===== Supplied records =====
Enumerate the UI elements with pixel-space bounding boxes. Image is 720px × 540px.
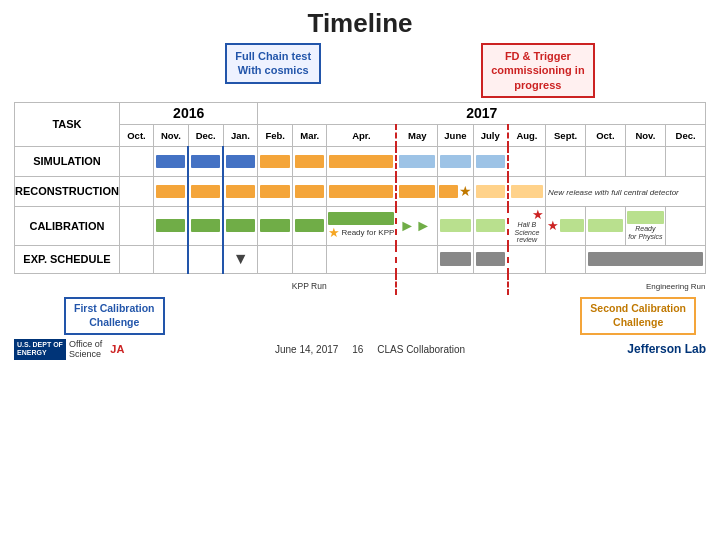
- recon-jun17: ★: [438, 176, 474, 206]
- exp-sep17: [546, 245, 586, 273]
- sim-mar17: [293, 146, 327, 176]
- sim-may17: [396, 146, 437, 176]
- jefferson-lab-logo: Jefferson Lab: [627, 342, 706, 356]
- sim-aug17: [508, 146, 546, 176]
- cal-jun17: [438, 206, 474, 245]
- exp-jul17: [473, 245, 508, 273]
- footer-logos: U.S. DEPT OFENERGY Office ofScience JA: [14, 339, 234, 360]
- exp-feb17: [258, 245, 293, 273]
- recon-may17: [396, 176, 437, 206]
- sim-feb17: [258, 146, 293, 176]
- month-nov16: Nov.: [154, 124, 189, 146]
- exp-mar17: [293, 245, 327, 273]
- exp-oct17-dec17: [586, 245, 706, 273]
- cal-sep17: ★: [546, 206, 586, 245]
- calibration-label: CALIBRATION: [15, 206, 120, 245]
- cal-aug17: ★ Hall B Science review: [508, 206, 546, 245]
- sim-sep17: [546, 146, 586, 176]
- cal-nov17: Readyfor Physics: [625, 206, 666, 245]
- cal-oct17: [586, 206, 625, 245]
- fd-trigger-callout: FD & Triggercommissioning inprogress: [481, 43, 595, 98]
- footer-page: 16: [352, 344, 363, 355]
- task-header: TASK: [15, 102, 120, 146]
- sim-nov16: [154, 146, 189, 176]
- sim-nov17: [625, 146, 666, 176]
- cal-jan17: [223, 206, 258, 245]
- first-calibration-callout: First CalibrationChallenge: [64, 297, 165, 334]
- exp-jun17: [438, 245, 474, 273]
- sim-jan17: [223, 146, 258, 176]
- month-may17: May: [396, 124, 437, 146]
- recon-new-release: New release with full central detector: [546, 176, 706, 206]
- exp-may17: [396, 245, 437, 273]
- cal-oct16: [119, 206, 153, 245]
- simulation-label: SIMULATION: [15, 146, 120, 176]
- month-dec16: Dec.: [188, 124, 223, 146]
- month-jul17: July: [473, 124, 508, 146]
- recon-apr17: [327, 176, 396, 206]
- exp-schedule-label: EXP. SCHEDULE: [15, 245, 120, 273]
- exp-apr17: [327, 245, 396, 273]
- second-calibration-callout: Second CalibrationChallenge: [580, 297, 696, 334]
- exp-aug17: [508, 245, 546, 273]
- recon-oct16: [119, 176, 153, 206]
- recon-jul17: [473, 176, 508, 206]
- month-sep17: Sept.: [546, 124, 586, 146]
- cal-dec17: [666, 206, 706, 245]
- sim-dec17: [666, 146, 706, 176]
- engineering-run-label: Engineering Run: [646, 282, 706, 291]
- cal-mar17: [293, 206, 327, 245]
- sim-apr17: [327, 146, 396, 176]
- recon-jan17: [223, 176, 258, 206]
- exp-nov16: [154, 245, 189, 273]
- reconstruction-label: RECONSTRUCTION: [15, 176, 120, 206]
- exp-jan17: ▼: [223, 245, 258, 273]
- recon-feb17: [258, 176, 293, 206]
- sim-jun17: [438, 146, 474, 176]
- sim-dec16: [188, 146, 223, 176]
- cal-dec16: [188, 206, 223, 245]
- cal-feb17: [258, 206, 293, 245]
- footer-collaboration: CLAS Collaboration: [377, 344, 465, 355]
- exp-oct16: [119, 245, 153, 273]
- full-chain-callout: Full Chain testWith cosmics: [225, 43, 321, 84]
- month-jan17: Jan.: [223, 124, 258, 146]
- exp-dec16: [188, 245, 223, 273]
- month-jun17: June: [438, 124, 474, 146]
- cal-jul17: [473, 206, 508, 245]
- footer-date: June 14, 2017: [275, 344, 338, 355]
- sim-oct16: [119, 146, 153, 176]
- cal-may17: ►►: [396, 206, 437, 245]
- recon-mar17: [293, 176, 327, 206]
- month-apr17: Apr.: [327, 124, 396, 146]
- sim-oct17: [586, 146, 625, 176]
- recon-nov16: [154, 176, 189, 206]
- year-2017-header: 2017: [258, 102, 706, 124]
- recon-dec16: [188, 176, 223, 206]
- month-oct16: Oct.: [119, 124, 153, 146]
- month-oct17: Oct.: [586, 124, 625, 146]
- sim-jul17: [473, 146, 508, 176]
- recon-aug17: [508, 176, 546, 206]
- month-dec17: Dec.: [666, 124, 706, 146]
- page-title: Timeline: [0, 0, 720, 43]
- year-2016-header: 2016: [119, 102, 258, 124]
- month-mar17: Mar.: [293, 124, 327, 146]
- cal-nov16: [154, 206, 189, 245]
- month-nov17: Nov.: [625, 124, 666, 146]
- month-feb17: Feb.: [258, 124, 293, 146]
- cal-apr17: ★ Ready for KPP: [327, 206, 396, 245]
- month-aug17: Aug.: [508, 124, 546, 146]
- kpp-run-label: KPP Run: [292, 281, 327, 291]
=====
===== Supplied records =====
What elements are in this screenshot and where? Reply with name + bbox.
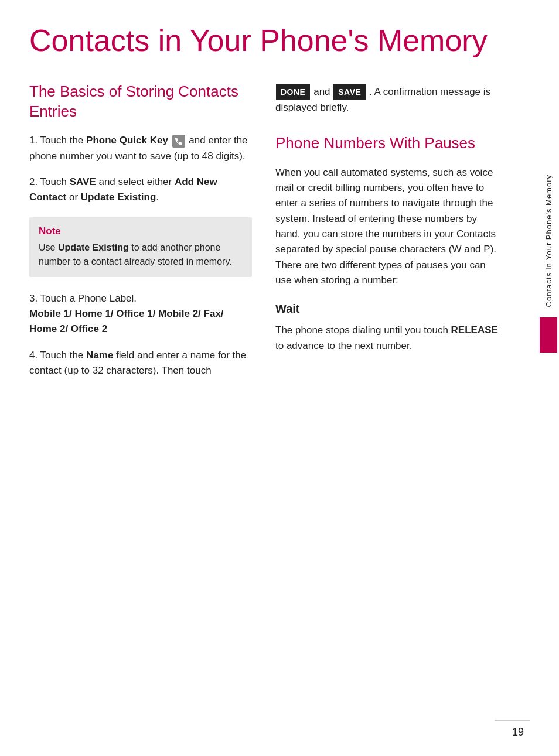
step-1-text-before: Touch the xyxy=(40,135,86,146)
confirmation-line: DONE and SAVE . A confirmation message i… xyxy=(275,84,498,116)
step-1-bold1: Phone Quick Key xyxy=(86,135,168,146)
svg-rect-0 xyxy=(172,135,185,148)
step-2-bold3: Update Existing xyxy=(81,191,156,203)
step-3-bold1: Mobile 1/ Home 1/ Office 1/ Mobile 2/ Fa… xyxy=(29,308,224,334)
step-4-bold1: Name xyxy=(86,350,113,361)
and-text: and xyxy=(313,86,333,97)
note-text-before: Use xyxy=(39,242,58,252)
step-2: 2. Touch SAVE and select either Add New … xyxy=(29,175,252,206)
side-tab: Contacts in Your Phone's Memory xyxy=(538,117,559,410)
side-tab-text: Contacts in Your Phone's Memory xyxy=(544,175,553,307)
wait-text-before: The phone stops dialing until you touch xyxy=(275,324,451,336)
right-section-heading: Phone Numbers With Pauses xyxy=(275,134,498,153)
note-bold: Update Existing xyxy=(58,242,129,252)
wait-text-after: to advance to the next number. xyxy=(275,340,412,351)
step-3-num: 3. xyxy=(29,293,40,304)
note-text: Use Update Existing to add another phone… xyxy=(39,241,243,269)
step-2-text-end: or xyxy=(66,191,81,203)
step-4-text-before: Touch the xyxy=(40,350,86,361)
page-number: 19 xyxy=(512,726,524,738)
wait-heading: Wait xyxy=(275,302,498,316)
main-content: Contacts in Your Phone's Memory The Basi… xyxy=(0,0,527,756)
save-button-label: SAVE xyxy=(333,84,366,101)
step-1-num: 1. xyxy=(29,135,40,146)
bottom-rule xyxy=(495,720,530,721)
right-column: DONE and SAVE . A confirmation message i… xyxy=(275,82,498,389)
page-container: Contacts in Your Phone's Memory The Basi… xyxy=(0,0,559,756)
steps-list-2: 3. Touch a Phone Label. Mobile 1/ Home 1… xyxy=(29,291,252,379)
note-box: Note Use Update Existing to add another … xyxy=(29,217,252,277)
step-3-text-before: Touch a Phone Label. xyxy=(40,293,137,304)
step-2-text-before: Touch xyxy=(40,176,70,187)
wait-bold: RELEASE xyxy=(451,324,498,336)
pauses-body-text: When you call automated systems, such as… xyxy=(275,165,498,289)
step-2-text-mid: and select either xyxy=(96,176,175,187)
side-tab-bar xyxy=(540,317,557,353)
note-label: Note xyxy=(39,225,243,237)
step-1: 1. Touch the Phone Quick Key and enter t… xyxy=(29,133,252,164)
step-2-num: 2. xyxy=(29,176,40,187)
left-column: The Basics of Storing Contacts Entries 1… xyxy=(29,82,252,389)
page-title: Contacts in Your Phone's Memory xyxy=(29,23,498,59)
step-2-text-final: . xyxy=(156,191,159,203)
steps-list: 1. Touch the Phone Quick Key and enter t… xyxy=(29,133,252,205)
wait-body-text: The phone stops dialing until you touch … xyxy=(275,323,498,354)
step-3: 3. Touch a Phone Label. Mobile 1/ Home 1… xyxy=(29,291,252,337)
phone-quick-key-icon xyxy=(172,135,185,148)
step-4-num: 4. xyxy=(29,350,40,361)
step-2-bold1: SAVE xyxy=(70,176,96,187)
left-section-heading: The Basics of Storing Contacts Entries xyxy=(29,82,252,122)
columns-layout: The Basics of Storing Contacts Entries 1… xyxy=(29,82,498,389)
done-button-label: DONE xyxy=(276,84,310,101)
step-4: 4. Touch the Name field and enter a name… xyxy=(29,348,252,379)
=====
▶ _Assignment_
Check each line of the listing above. Copy the ones with the word "select".

▶ _Answer area_
step-2: 2. Touch SAVE and select either Add New … xyxy=(29,175,252,206)
step-2-text-mid: and select either xyxy=(96,176,175,187)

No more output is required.